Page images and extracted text
________

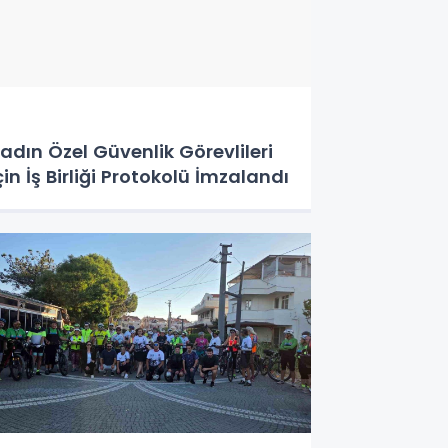
adın Özel Güvenlik Görevlileri
çin İş Birliği Protokolü İmzalandı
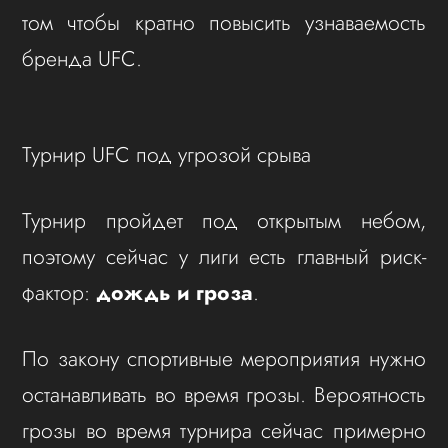
том чтобы кратно повысить узнаваемость
бренда UFC.
Турнир UFC под угрозой срыва
Турнир пройдет под открытым небом,
поэтому сейчас у лиги есть главный риск-
фактор:
дождь и гроза
.
По закону спортивные мероприятия нужно
останавливать во время грозы. Вероятность
грозы во время турнира сейчас примерно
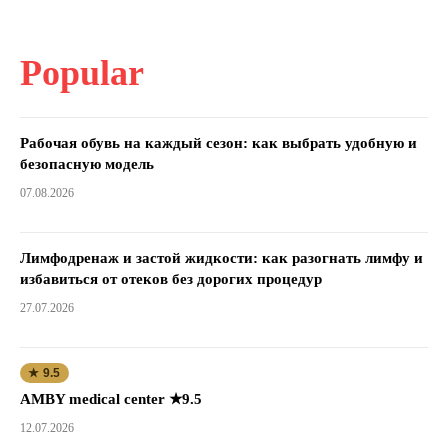
Popular
Рабочая обувь на каждый сезон: как выбрать удобную и
безопасную модель
07.08.2026
Лимфодренаж и застой жидкости: как разогнать лимфу и
избавиться от отеков без дорогих процедур
27.07.2026
★ 9.5
AMBY medical center ★9.5
12.07.2026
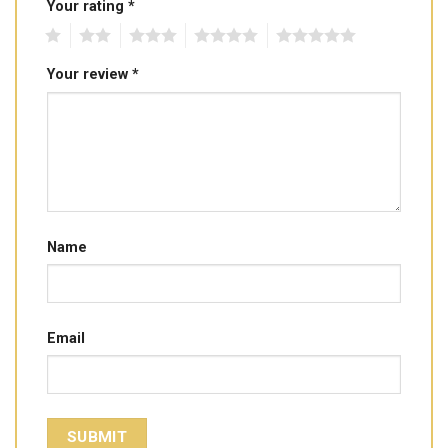
Your rating
*
1
2
3
4
5
Your review
*
Name
Email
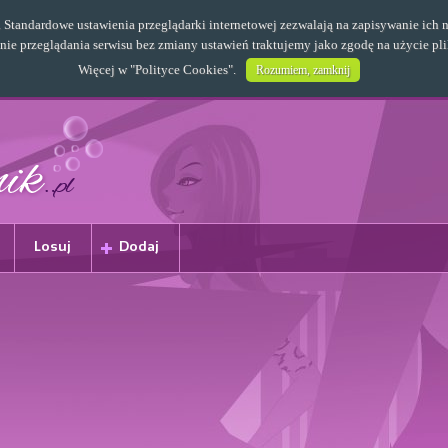
s. Standardowe ustawienia przeglądarki internetowej zezwalają na zapisywanie i
e przeglądania serwisu bez zmiany ustawień traktujemy jako zgodę na użycie pl
Więcej w "
Polityce Cookies
".
Rozumiem, zamknij
Losuj
Dodaj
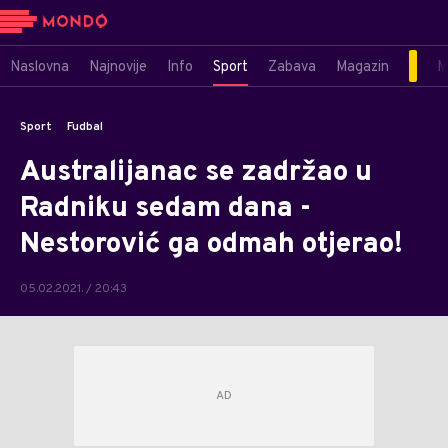
Naslovna
Najnovije
Info
Sport
Zabava
Magazin
M
Sport
Fudbal
Australijanac se zadržao u
Radniku sedam dana -
Nestorović ga odmah otjerao!
05.02.2021. / 20:43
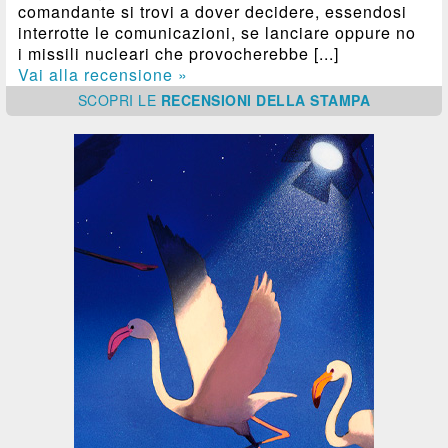
comandante si trovi a dover decidere, essendosi
interrotte le comunicazioni, se lanciare oppure no
i missili nucleari che provocherebbe [...]
Vai alla recensione »
SCOPRI
LE
RECENSIONI DELLA STAMPA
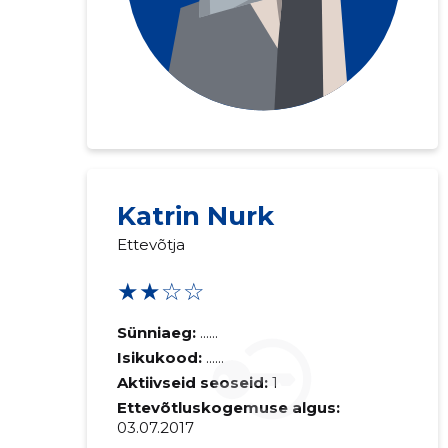
Katrin Nurk
Ettevõtja
★★☆☆
Sünniaeg:
......
Isikukood:
......
Aktiivseid seoseid:
1
Ettevõtluskogemuse algus:
03.07.2017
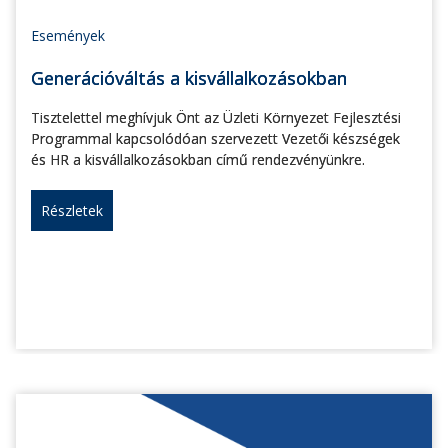
Események
Generációváltás a kisvállalkozásokban
Tisztelettel meghívjuk Önt az Üzleti Környezet Fejlesztési
Programmal kapcsolódóan szervezett Vezetői készségek
és HR a kisvállalkozásokban című rendezvényünkre.
Részletek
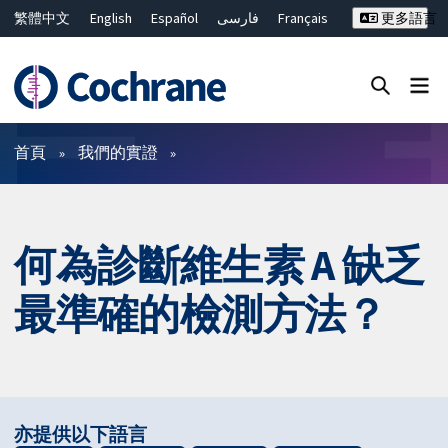
繁體中文
English
Español
فارسی
Français
更多語言
Русский
Hrvatski
Deutsch
Bahasa Malaysia
ไทย
简体中文
關閉搜尋 ✖
篩選條件
首頁
我們的實證
何為診斷維生素 A 缺乏
最準確的檢測方法？
亦提供以下語言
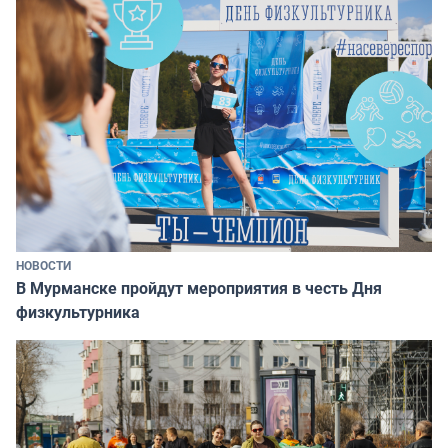
НОВОСТИ
В Мурманске пройдут мероприятия в честь Дня
физкультурника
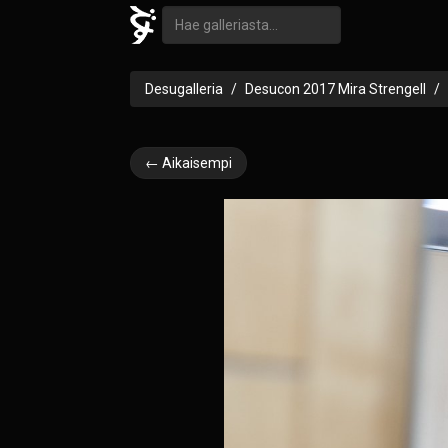
Desugalleria
Desucon 2017 Mira Strengell
← Aikaisempi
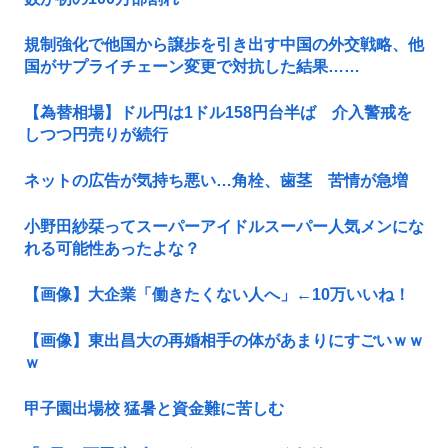
規制強化で他国から譲歩を引き出す中国の外交戦略、他
国がサプライチェーン変更で対抗した結果……
【為替相場】ドル円は1ドル158円台半ば 介入警戒を
しつつ円売りが続行
ネットの広告が気持ち悪い…角栓、歯茎 苦情が急増
小野田紗栞ってスーパーアイドルスーパー人気メンにな
れる可能性あったよな？
【画像】大企業「働きたくない人へ」←10万いいね！
【画像】東出昌大の再婚相手の体があまりにすごいｗｗ
ｗ
甲子園出場校 猛暑と資金難に苦しむ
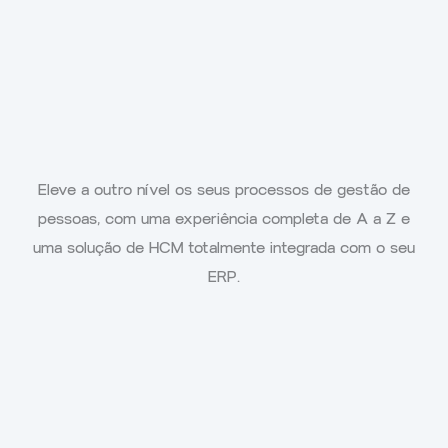
Eleve a outro nível os seus processos de gestão de
pessoas, com uma experiência completa de A a Z e
uma solução de HCM totalmente integrada com o seu
ERP.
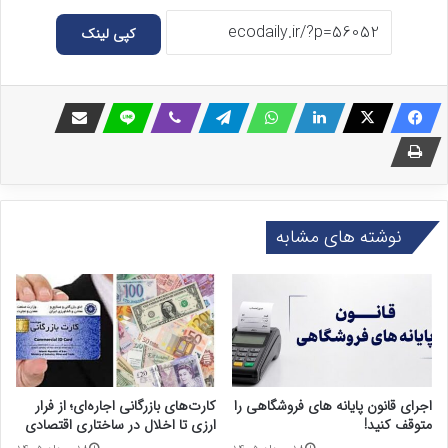
کپی لینک
نوشته های مشابه
اجرای قانون پایانه های فروشگاهی را
کارت‌های بازرگانی اجاره‌ای؛ از فرار
متوقف کنید!
ارزی تا اخلال در ساختاری اقتصادی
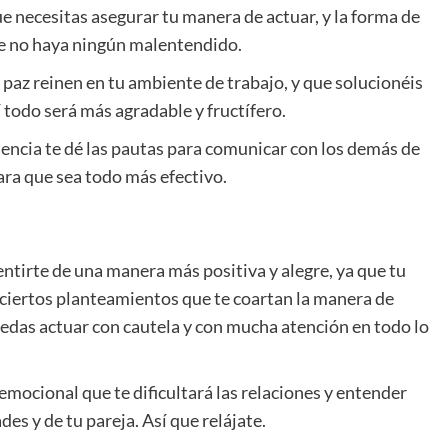
e necesitas asegurar tu manera de actuar, y la forma de
ue no haya ningún malentendido.
paz reinen en tu ambiente de trabajo, y que solucionéis
 todo será más agradable y fructífero.
encia te dé las pautas para comunicar con los demás de
ra que sea todo más efectivo.
entirte de una manera más positiva y alegre, ya que tu
 ciertos planteamientos que te coartan la manera de
edas actuar con cautela y con mucha atención en todo lo
emocional que te dificultará las relaciones y entender
s y de tu pareja. Así que relájate.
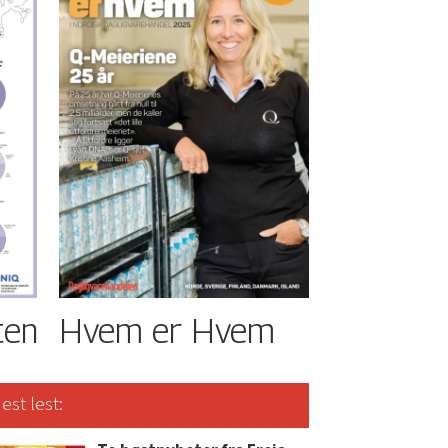
ten
Hvem er Hvem
est lest:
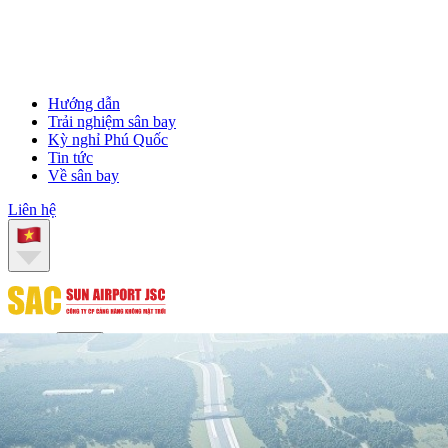
Hướng dẫn
Trải nghiệm sân bay
Kỳ nghỉ Phú Quốc
Tin tức
Về sân bay
Liên hệ
Liên hệ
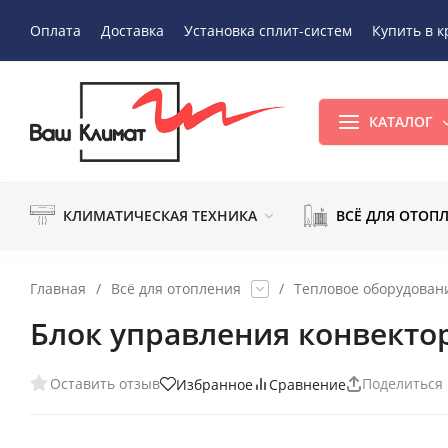
Оплата
Доставка
Установка сплит-систем
Купить в к
КАТАЛОГ
КЛИМАТИЧЕСКАЯ ТЕХНИКА
ВСЁ ДЛЯ ОТОП
Главная
/
Всё для отопления
/
Тепловое оборудован
Блок управления конвектора 
Оставить отзыв
Поделиться
Избранное
Сравнение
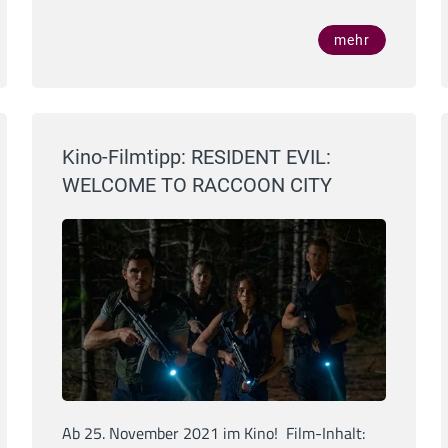
mehr
Kino-Filmtipp: RESIDENT EVIL:
WELCOME TO RACCOON CITY
Ab 25. November 2021 im Kino! Film-Inhalt:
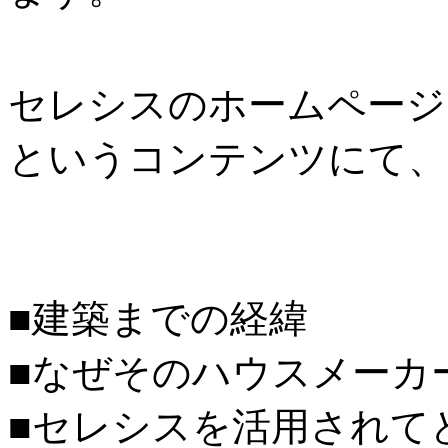
セレシスのホームページ
というコンテンツにて、
■建築までの経緯
■なぜそのハウスメーカ
■セレシスを活用されて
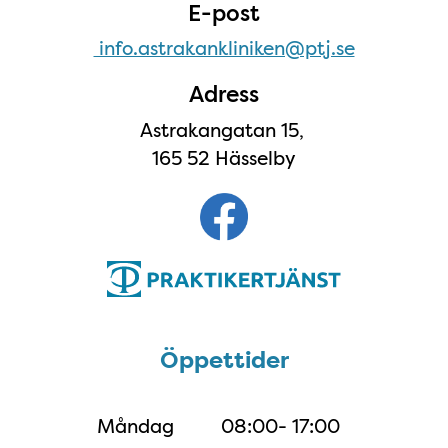
E-post
info.astrakankliniken@ptj.se
Adress
Astrakangatan 15,
165 52 Hässelby
Öppettider
Öppettider
Måndag
08:00- 17:00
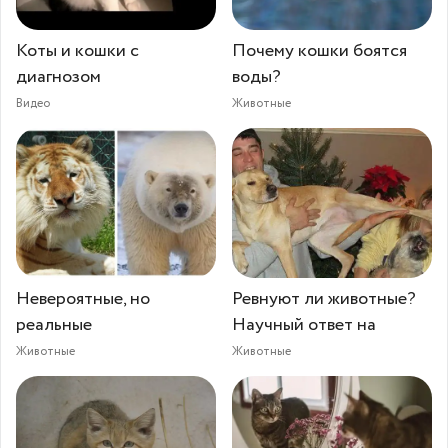
Коты и кошки с
Почему кошки боятся
диагнозом
воды?
Видео
Животные
Невероятные, но
Ревнуют ли животные?
реальные
Научный ответ на
Животные
Животные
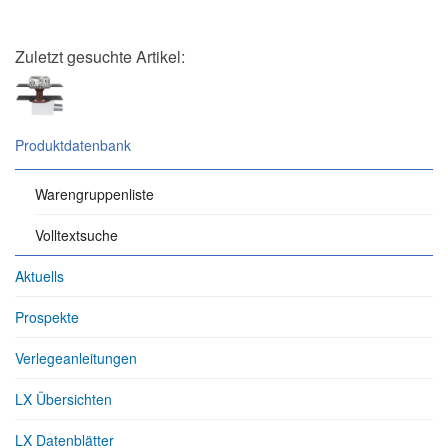
Zuletzt gesuchte Artikel:
Produktdatenbank
Warengruppenliste
Volltextsuche
Aktuells
Prospekte
Verlegeanleitungen
LX Übersichten
LX Datenblätter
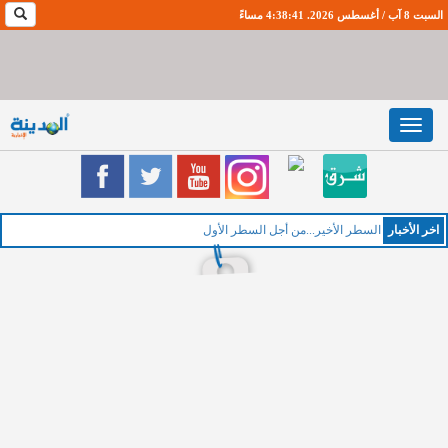
السبت 8 آب / أغسطس 2026. 4:38:42 مساءً
Toggle
navigation
اخر اﻷخبار
الخم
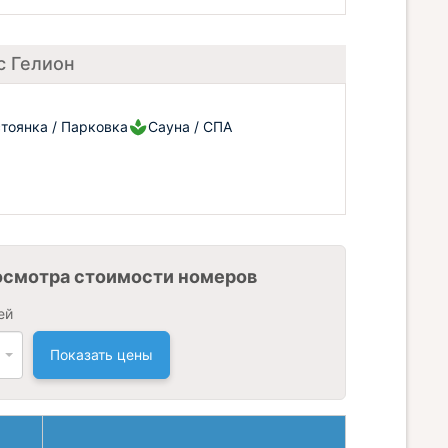
с Гелион
тоянка / Парковка
Сауна / СПА
осмотра стоимости номеров
ей
Показать цены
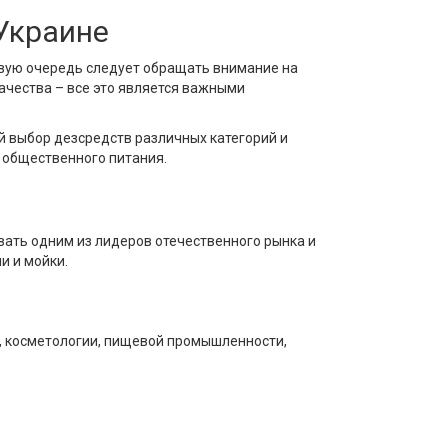
Украине
рвую очередь следует обращать внимание на
ачества – все это является важными
 выбор дезсредств различных категорий и
 общественного питания.
вать одним из лидеров отечественного рынка и
и и мойки.
, косметологии, пищевой промышленности,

________

ASSIGNMENT
Tell how many lines in the entries contain the string "грозы", and give nothing beyond the number.

ANSWER AREA
2